MIRA Pharmaceuticals, Inc. announced new compelling preclinical results for its investigational compound, Ketamir-2, a novel oral ketamine analog. The new data highlights Ketamir's potential to provide therapeutic benefits without inducing schizophrenia-like behavior or hyper-locomotor activity. These results follow the release of positive preclinical efficacy data for Ketamir-2 earlier in June, which collectively are forming the basis of an Investigational New Drug Application (IND) that MIRA plans to submit to the U.S. Food and Drug Administration (FDA) for Ketamir-2 by the end of this year.

Background on the Current Preclinical Study: MIRA conducted the latest rigorous preclinical studies in collaboration with Biotrial to evaluate the effects of Ketamir-2 on spontaneous locomotor activity in mice. The studies are particularly significant for the treatment of mental health disorders and pain management, presenting a major advancement in the development of safer and more effective therapeutic options. Ketamine-induced hyperlocomotion is considered a schizophrenia-like effect because it models the hyperactive and psychotic symptoms observed in schizophrenia patients.

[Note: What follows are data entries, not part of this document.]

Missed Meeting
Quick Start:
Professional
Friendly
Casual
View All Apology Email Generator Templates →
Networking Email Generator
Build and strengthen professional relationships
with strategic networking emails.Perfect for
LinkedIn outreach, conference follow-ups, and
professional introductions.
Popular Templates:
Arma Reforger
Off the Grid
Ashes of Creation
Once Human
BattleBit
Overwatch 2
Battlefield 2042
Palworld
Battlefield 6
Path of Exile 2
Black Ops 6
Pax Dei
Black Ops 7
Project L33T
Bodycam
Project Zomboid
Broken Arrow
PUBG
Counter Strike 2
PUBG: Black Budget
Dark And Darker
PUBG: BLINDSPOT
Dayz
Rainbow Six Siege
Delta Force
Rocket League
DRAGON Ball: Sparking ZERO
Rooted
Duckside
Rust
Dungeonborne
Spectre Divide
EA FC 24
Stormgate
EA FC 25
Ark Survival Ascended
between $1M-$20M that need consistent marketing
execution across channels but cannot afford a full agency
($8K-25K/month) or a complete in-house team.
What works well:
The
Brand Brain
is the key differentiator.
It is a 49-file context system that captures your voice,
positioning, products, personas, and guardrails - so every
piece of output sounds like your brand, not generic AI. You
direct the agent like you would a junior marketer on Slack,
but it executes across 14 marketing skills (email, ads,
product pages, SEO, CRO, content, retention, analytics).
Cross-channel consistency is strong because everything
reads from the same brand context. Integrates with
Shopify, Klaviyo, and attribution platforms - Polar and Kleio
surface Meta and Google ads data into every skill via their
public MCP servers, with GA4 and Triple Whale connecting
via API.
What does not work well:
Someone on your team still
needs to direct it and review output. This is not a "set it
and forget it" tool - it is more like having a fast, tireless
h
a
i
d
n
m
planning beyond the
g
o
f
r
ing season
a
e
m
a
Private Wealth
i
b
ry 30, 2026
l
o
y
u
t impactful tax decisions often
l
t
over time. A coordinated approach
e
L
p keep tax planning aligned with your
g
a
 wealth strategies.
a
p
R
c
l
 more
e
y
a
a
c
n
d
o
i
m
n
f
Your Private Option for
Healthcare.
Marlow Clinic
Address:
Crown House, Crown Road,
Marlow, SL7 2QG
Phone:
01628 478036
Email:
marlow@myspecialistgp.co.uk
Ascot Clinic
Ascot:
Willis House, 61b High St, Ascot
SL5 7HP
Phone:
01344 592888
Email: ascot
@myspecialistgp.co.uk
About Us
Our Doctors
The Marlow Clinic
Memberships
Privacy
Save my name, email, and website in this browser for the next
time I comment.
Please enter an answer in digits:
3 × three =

The hyperlocomotion induced by traditional ketamine is mediated by increased dopamine release and turnover in the nucleus accumbens, a brain region implicated in the positive symptoms of schizophrenia, such as psychosis. Antipsychotic drugs like haloperidol, which block dopamine receptors, can reduce the effect of ketamine-induced hyperlocomotion, further linking this behavior to the dopaminergic dysregulation hypothesized in schizophrenia. Key Findings from the Study: Reduced Psychotic-like Symptoms: Unlike traditional ketamine, which resulted in marked and significant hyperlocomotion, Ketamir-2 did not produce incidences of inducing hyperlocomotion, schizophrenia-like behaviors in animal models, indicating a potentially safer profile for human patients, especially those with a predisposition to psychotic disorders.

No Hyper-locomotor Activity: The study showed that while traditional ketamine induced hyperlocomotion, Ketamir-2, at same and higher doses compared with traditional ketamine, did not result in the hyper-locomotor activity, reducing the potential for misuse and enhancing patient safety. Implications for Patient Care and Market Potential: Safety and Tolerability: By mitigating adverse effects commonly linked with traditional ketamine, Ketamir-2 potentially represents a significant leap forward in developing effective and patient-friendly treatments for certain mental health disorders and neuropathic pain. This improvement is crucial for long-term patient compliance and overall treatment success.

Broader Therapeutic Applications: Ketamir-2's different profile with enhanced safety features allows for its potential use in a wider range of psychiatric and neurologic conditions, expanding its applicability beyond current ketamine treatments. This potentially positions Ketamir-2 as a versatile option in the pharmaceutical landscape. Economic Impact: With the financial burden of treatment-resistant depression alone accounting for $43.8 billion annually in the U.S., Ketamir-2's development could lead to substantial cost savings in healthcare by providing a more efficient and safer treatment alternative.

MIRA is on track to submit an IND application for Ketamir-2 to the FDA by the end of this year. This submission will mark a significant milestone in advancing Ketamir-2 toward clinical trials and eventually making it available to patients in need. Additionally, MIRA is conducting further safety and efficacy studies on Ketamir-2 to further demonstrate its improved profile compared to traditional ketamine.

MIRA's commitment to advancing research includes further studies on Ketamir-2 for cancer pain and PTSD, aiming to provide effective and safe treatment options for these challenging conditions.